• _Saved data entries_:
——

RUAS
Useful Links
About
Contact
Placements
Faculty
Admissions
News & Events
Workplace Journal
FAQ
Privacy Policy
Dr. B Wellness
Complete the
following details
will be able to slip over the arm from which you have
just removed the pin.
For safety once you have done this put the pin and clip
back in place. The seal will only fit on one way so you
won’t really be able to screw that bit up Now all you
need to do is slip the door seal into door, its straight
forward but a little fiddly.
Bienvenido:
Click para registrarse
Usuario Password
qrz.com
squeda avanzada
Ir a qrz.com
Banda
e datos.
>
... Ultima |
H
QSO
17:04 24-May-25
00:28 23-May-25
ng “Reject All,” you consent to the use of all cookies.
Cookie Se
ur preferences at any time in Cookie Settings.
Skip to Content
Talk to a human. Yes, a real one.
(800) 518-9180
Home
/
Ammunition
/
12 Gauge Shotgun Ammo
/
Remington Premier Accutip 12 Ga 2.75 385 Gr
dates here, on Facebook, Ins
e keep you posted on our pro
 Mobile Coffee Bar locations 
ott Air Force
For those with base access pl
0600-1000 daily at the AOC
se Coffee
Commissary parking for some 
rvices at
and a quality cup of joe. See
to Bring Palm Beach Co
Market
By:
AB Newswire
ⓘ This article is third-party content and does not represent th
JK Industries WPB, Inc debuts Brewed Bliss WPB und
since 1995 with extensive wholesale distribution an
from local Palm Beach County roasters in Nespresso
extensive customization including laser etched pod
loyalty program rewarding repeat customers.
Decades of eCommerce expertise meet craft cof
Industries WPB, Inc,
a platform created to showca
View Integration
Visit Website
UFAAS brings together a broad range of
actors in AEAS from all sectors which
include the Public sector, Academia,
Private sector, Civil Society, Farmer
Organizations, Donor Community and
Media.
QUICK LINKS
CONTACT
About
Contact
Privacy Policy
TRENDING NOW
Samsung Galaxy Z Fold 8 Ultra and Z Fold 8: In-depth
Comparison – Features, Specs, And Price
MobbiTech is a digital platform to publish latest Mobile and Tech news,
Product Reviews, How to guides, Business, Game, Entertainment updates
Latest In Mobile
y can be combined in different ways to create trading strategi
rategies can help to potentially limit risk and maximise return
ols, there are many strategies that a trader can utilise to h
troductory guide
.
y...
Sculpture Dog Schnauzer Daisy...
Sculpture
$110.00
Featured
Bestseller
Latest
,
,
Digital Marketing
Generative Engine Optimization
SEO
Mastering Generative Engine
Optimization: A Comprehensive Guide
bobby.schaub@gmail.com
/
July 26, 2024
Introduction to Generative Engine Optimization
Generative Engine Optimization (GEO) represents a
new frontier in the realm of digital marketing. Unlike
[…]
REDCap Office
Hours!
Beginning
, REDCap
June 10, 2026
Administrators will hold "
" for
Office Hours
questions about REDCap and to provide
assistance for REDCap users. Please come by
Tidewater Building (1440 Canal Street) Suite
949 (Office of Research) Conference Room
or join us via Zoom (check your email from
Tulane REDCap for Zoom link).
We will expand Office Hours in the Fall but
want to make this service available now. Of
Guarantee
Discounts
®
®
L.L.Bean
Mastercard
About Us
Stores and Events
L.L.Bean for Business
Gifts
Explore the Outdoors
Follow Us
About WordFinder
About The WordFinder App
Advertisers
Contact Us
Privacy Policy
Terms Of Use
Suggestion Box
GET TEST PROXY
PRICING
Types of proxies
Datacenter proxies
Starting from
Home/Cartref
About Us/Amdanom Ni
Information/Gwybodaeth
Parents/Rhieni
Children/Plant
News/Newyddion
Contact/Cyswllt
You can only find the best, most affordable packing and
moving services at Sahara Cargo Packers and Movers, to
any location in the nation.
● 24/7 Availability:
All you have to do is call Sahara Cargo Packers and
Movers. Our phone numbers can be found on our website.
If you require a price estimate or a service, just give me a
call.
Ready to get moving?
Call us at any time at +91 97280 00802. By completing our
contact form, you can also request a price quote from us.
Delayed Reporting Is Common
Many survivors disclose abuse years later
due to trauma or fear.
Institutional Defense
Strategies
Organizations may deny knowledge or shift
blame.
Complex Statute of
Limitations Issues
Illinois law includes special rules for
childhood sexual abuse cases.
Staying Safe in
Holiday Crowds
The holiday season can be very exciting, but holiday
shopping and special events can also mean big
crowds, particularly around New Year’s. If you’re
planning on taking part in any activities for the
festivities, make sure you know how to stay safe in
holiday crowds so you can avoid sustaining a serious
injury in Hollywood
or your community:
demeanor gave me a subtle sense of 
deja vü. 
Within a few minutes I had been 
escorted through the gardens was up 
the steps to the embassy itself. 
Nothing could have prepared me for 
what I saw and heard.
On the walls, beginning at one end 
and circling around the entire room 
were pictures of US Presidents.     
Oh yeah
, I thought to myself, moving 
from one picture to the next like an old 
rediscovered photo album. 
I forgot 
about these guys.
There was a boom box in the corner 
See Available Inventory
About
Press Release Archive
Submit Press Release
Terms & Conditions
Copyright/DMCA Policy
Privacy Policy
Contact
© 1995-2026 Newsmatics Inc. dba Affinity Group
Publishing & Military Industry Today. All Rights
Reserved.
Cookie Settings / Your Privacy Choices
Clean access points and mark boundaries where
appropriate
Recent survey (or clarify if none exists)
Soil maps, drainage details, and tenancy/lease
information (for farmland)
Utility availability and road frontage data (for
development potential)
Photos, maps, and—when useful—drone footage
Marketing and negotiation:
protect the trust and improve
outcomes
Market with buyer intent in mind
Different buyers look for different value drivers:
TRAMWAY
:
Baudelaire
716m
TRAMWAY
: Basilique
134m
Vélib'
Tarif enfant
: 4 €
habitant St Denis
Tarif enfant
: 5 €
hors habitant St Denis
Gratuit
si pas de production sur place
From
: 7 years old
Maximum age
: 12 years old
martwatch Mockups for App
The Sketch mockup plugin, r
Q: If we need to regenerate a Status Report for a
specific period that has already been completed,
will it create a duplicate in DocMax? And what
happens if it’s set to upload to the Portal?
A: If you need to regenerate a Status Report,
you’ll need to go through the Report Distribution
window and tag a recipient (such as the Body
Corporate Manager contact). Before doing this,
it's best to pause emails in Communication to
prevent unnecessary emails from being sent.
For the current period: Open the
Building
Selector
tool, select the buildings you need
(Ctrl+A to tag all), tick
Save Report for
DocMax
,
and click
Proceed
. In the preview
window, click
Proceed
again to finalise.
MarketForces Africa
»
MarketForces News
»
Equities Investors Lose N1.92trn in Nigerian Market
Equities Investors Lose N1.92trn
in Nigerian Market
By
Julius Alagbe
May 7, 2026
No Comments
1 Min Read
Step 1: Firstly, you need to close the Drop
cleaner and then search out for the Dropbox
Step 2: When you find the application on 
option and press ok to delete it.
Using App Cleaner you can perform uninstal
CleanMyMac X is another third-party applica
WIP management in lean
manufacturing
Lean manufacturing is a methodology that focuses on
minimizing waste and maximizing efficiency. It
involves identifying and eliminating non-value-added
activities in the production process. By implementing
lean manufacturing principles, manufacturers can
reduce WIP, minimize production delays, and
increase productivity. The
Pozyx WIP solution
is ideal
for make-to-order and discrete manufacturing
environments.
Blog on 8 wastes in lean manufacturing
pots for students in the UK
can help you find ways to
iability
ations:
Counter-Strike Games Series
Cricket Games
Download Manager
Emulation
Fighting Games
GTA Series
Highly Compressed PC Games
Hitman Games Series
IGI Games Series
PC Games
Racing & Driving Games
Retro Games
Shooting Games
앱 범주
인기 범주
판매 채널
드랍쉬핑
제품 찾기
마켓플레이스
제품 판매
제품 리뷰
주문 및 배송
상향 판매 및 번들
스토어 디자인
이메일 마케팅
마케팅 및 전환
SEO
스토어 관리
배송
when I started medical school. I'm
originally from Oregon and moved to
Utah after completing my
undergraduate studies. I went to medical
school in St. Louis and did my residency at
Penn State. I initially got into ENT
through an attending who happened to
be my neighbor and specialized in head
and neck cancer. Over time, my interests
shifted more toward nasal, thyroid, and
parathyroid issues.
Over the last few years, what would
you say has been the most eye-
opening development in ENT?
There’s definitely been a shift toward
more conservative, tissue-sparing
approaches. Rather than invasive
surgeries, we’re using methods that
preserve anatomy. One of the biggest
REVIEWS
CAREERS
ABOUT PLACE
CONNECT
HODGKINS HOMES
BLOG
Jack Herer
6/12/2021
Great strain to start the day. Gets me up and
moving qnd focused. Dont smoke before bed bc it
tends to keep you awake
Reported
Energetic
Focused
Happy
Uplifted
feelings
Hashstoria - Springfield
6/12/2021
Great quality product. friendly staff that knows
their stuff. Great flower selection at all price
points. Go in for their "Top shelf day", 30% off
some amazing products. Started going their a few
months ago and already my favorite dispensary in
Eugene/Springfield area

——

• _Task_: From the data above, output exactly the lines between the one containing "Different buyers look" and the one containing "Q: If we need", counting both of them.

• _Expected answer_:
Different buyers look for different value drivers:
TRAMWAY
:
Baudelaire
716m
TRAMWAY
: Basilique
134m
Vélib'
Tarif enfant
: 4 €
habitant St Denis
Tarif enfant
: 5 €
hors habitant St Denis
Gratuit
si pas de production sur place
From
: 7 years old
Maximum age
: 12 years old
martwatch Mockups for App
The Sketch mockup plugin, r
Q: If we need to regenerate a Status Report for a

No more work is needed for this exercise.